Other religious monitories like Christians, Ezidis and Kaka’is has become a hot target for extremism that plagued the country for years causing them thousands of deaths, slavery, migration and displacement.
Despite the ongoing hardships, Zoroastrians are fortunate they have escaped physical abuse. KirkukNow has found out that threats are carried out by messages through Facebook and other social media platforms.
“None of our people was physically tortured but verbally we are offended and receive death threats. We brought these to Police whom were very helpful in safeguarding us,” Chiya said.
According to KRG’s law of rights of components (minorities), all kinds of discrimination are prohibited and they are free to disclose their beliefs, rituals and celebrations. No party has the right to deprive them of these rights and the government is committed to their safety.
However, social contempt is a pain in the heart for the followers of the one of the most ancient monotheist religions in the history of humanity.
“We cannot even write a comment on a Facebook post as a Zoroastrian.
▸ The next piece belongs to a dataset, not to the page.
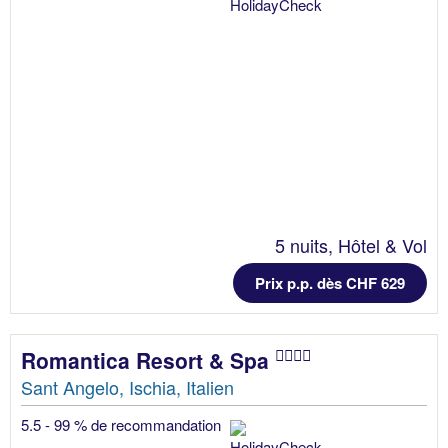
5 nuits, Hôtel & Vol
Prix p.p. dès CHF 629
Romantica Resort & Spa
Sant Angelo, Ischia, Italien
5.5 - 99 % de recommandation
Some people say it’s a taboo to dine with you, ugly animals are better than you. Others say just let us know where you are if you dare. They accuse us of defamation of Islam,” said Aram Mahdi, 31, a follower of Zoroastrianism in Duhok.
They accuse us of defamation of Islam,” said Aram Mahdi
Mahdi converted to Zoroastrianism in 2014. His family kicked him out for a month.
“They verbally reproach us personally and our family members. I myself was threatened for 15 times. It is not only me, most of Duhok Zoroastrians are in the same conditions. It is the Extremist Islamists whom threaten us.”
I myself was threatened for 15 times. It is the Extremist Islamists whom threaten us
Zoroastrians believe that laws have to come into power. Iraqi law has not recognized Zoroastrians officially yet the constitution provides religious rights for all Iraqis in terms of religious beliefs and security of their holy places.
"The (KRG) law is implemented in some ministries but in other directorates it is not valid. It is a very good law and vital for Zoroastrianism and all other religions. Due to this law, people are not afraid or ashamed to convert to Zoroastrianism," Husamaddin added.
Parliament of Kurdistan Iraq, blames executive authorities for not materializing law of rights for components. Romeo Hakari, head of committee of advocacy for human rights says if the law is implemented, "components (religions) would have not faced any problems. Most of its articles have not been executed."
Hakari holds the KRG accountable for not materializing the law in favor of minorities.
"The parliament is planning to amend the law."
The Zoroastrians are persistent to unveil their religion to all people in Kurdistan.
"We have many archeological sites in Duhok trying to renovate it. We are trying to convince the government to appoint a clergy in Duhok to supervise religious affairs of Zorostrians," Husamaddin said.
We have many archeological sites in Duhok trying to renovate it.
About 200 resident of Duhok Northern Province converted to Zoroastrianism aged 24-60 years old. Converters sacrifice their social relationships and employment when they publicize it
Mahdi says more people want to join but they don't want to reveal it. "Some people when got married and found they have converted, they divorced. Others were fired from their work."
"No one was hold accountable for discrimination or firing. Besides, filing lawsuit and hiring a lawyer is costly."
Efforts of security forces were hailed as celebrations could not take place without their support.
"If we do any activity, it should be in cooperation with the security forces," he added.
Zoroastrians insist their message is peace and coexistence.
"We want to live along other religions and components in peace. We will not give up and want to have our temple and explain Zoroastrianism to all Badinan people. We are optimist those reject us today, tomorrow will accept us," Chiya confidently said.